LinkedIn is a temple for nauseating humble-bragging and it’s getting worse! Inspirational rags-to-riches and identical motivational encounters were posted yet again, almost word-for-word. ‘So proud to share’ and ‘Beyond excited to be at’ posts of employees trying to polish their latest corporate event. CEOs having Damascene transformations from their child’s innocent remark (‘give him a chance daddy’) test our gag reflex. Yet we appear to believe them and are even moved by them.
“Every like is for support”, posts Michael D Oliver of Fiducia Partners who know well that the image of the easy-on-the-eye ‘Ukrainian women of war’ comes from an entirely unrelated 2021 article “Can You Marry A Female Soldier?”. 333,000 users of LinkedIn ‘liked’ this lie.
We draw inspiration from Josh who lived in a storage unit in LA and now he’s fabulously rich. In his words he ‘made sh*t happen’ and we should ‘do whatever it takes.

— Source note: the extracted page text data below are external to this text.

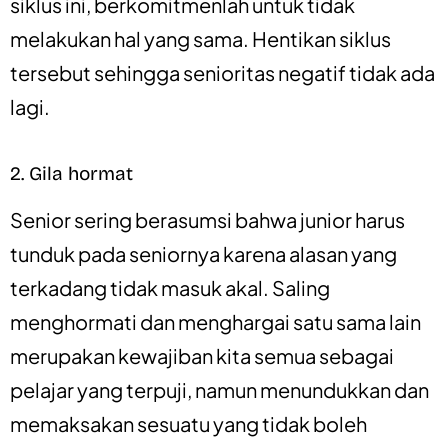
siklus ini, berkomitmenlah untuk tidak
melakukan hal yang sama. Hentikan siklus
tersebut sehingga senioritas negatif tidak ada
lagi.
2. Gila hormat
Senior sering berasumsi bahwa junior harus
tunduk pada seniornya karena alasan yang
terkadang tidak masuk akal. Saling
menghormati dan menghargai satu sama lain
merupakan kewajiban kita semua sebagai
pelajar yang terpuji, namun menundukkan dan
memaksakan sesuatu yang tidak boleh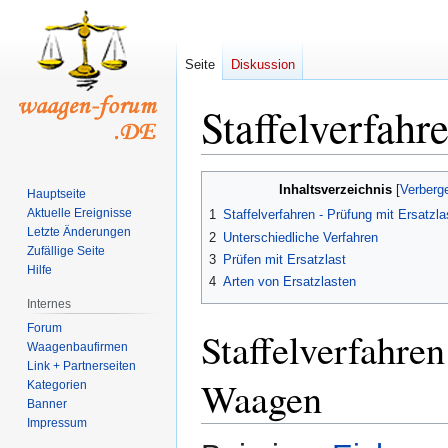
Seite
Diskussion
Staffelverfahr
Zur
Zur
Inhaltsverzeichnis
Hauptseite
Navigation
Suche
Aktuelle Ereignisse
1
Staffelverfahren - Prüfung mit Ersatz
springen
springen
Letzte Änderungen
2
Unterschiedliche Verfahren
Zufällige Seite
3
Prüfen mit Ersatzlast
Hilfe
4
Arten von Ersatzlasten
Internes
Forum
Staffelverfahren
Waagenbaufirmen
Link + Partnerseiten
Waagen
Kategorien
Banner
Impressum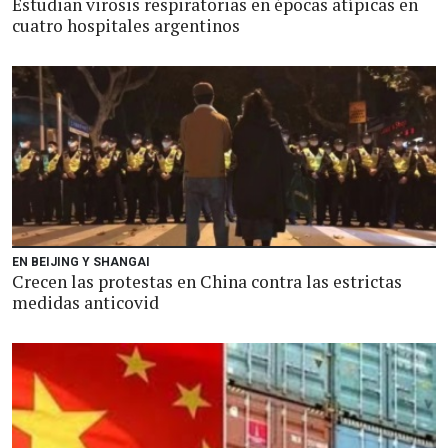
Estudian virosis respiratorias en épocas atípicas en
cuatro hospitales argentinos
EN BEIJING Y SHANGAI
Crecen las protestas en China contra las estrictas
medidas anticovid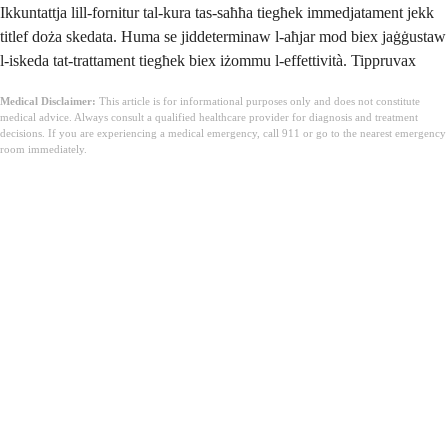
Ikkuntattja lill-fornitur tal-kura tas-saħħa tiegħek immedjatament jekk
titlef doża skedata. Huma se jiddeterminaw l-aħjar mod biex jaġġustaw
l-iskeda tat-trattament tiegħek biex iżommu l-effettività. Tippruvax
Medical Disclaimer:
This article is for informational purposes only and does not constitute
medical advice. Always consult a qualified healthcare provider for diagnosis and treatment
decisions. If you are experiencing a medical emergency, call 911 or go to the nearest emergency
room immediately.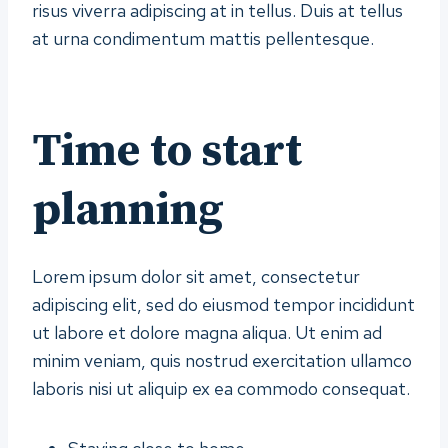
risus viverra adipiscing at in tellus. Duis at tellus
at urna condimentum mattis pellentesque.
Time to start
planning
Lorem ipsum dolor sit amet, consectetur
adipiscing elit, sed do eiusmod tempor incididunt
ut labore et dolore magna aliqua. Ut enim ad
minim veniam, quis nostrud exercitation ullamco
laboris nisi ut aliquip ex ea commodo consequat.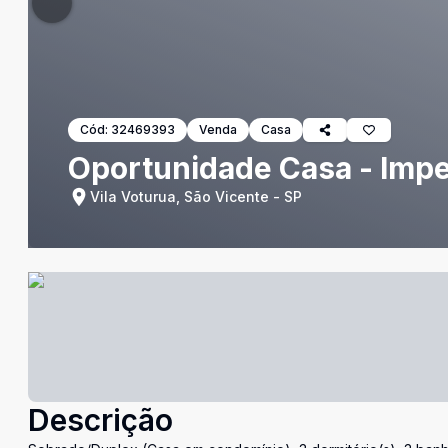
Cód:
32469393
Venda
Casa
Oportunidade Casa - Impe
Vila Voturua, São Vicente - SP
Descrição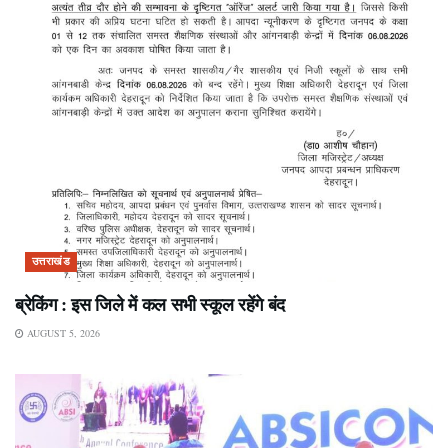
उत्तराखंड
ब्रेकिंग : इस जिले में कल सभी स्कूल रहेंगे बंद
AUGUST 5, 2026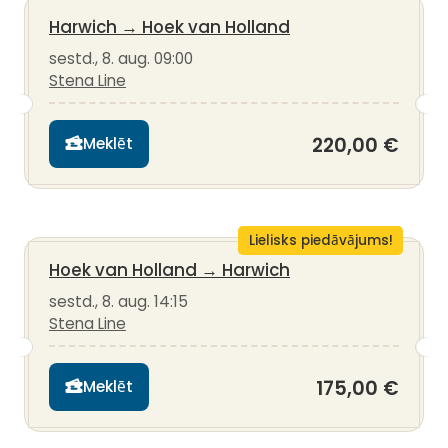
Harwich
→
Hoek van Holland
sestd., 8. aug. 09:00
Stena Line
220,00 €
Meklēt
Lielisks piedāvājums!
Hoek van Holland
→
Harwich
sestd., 8. aug. 14:15
Stena Line
175,00 €
Meklēt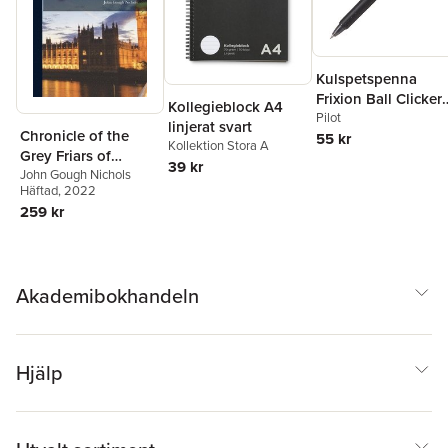
Kulspetspenna
Frixion Ball Clicker
Kollegieblock A4
0.7 svart, raderbar
Pilot
linjerat svart
Chronicle of the
55 kr
Kollektion Stora A
Grey Friars of
39 kr
London
John Gough Nichols
Häftad
, 2022
259 kr
Akademibokhandeln
Hjälp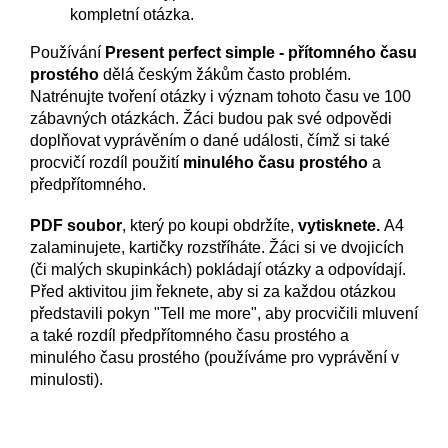
kompletní otázka.
Používání
Present perfect simple - přítomného času
prostého
dělá českým žákům často problém.
Natrénujte tvoření otázky i význam tohoto času ve 100
zábavných otázkách. Žáci budou pak své odpovědi
doplňovat vyprávěním o dané události, čímž si také
procvičí rozdíl použití
minulého času prostého
a
předpřítomného.
PDF soubor
, který po koupi obdržíte,
vytisknete.
A4
zalaminujete, kartičky rozstříháte. Žáci si ve dvojicích
(či malých skupinkách) pokládají otázky a odpovídají.
Před aktivitou jim řeknete, aby si za každou otázkou
představili pokyn "Tell me more", aby procvičili mluvení
a také rozdíl předpřítomného času prostého a
minulého času prostého (používáme pro vyprávění v
minulosti).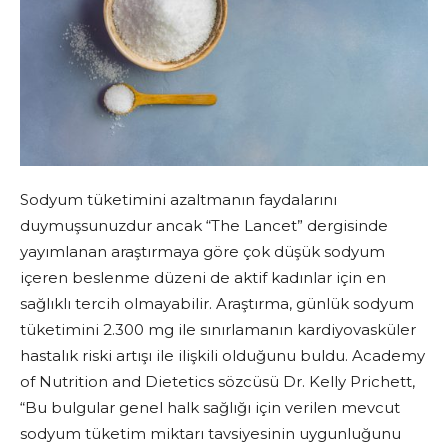
Sodyum tüketimini azaltmanın faydalarını
duymuşsunuzdur ancak “The Lancet” dergisinde
yayımlanan araştırmaya göre çok düşük sodyum
içeren beslenme düzeni de aktif kadınlar için en
sağlıklı tercih olmayabilir. Araştırma, günlük sodyum
tüketimini 2.300 mg ile sınırlamanın kardiyovasküler
hastalık riski artışı ile ilişkili olduğunu buldu. Academy
of Nutrition and Dietetics sözcüsü Dr. Kelly Prichett,
“Bu bulgular genel halk sağlığı için verilen mevcut
sodyum tüketim miktarı tavsiyesinin uygunluğunu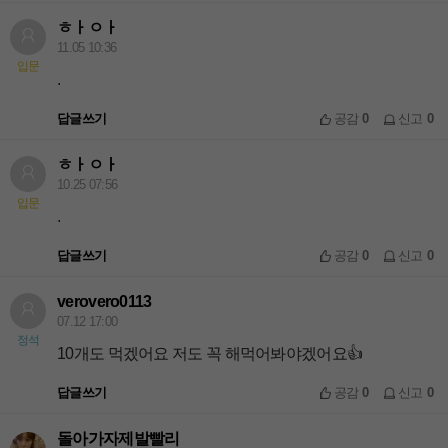
ㅎㅏㅇㅏ
11.05 10:36
입문
.
답글쓰기
공감
0
신고
0
ㅎㅏㅇㅏ
10.25 07:56
입문
.
답글쓰기
공감
0
신고
0
verovero0113
07.12 17:00
정석
10개도 먹겠어요 저도 꼭 해먹어봐야겠어요👍
답글쓰기
공감
0
신고
0
돌아가자제발빨리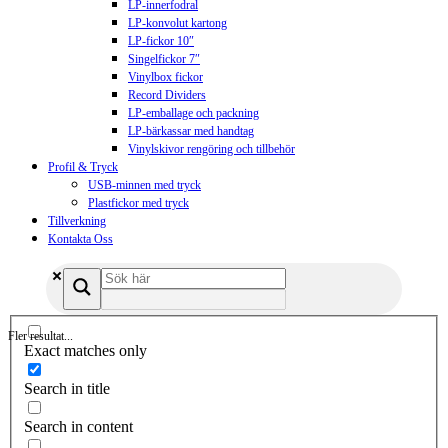
LP-innerfodral
LP-konvolut kartong
LP-fickor 10″
Singelfickor 7″
Vinylbox fickor
Record Dividers
LP-emballage och packning
LP-bärkassar med handtag
Vinylskivor rengöring och tillbehör
Profil & Tryck
USB-minnen med tryck
Plastfickor med tryck
Tillverkning
Kontakta Oss
Fler resultat...
Exact matches only
Search in title
Search in content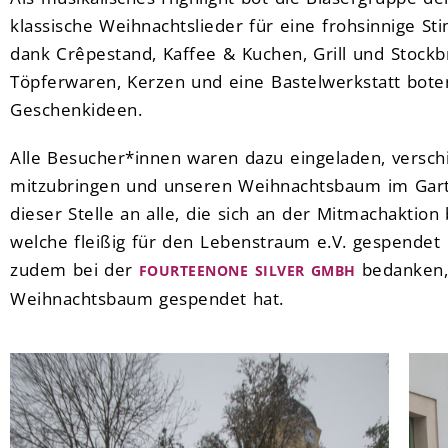
klassische Weihnachtslieder für eine frohsinnige St
dank Crêpestand, Kaffee & Kuchen, Grill und Stockbro
Töpferwaren, Kerzen und eine Bastelwerkstatt bote
Geschenkideen.
Alle Besucher*innen waren dazu eingeladen, versc
mitzubringen und unseren Weihnachtsbaum im Gart
dieser Stelle an alle, die sich an der Mitmachaktion
welche fleißig für den Lebenstraum e.V. gespendet
zudem bei der
bedanken, 
FOURTEENONE SILVER GMBH
Weihnachtsbaum gespendet hat.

Michelle Thomas’s comments under Mac Schlesinger’s post summed up the general response to his LinkedIn post well: ‘What an absolute disgrace of a human ?’. Not the response Mac was hoping for when he shoehorned news of his corporate event into the main news story of the day.
Brigette ‘liked’ a post from someone looking for a job. 300,000 views of that post later there were only 2 job interviews. If you’re going to make up a humblebrag, do it properly Brigette.
Jordan Belfort, best known for stealing $200 million from investors and spending 22 months in prison, can’t resist humblebragging that he didn’t quite make ‘one million a week’. As one LinkedIn user put it: ‘A bit like a bank robber who is pissed because they couldn’t fit all of the bank’s cash in the duffel bags that they brought!’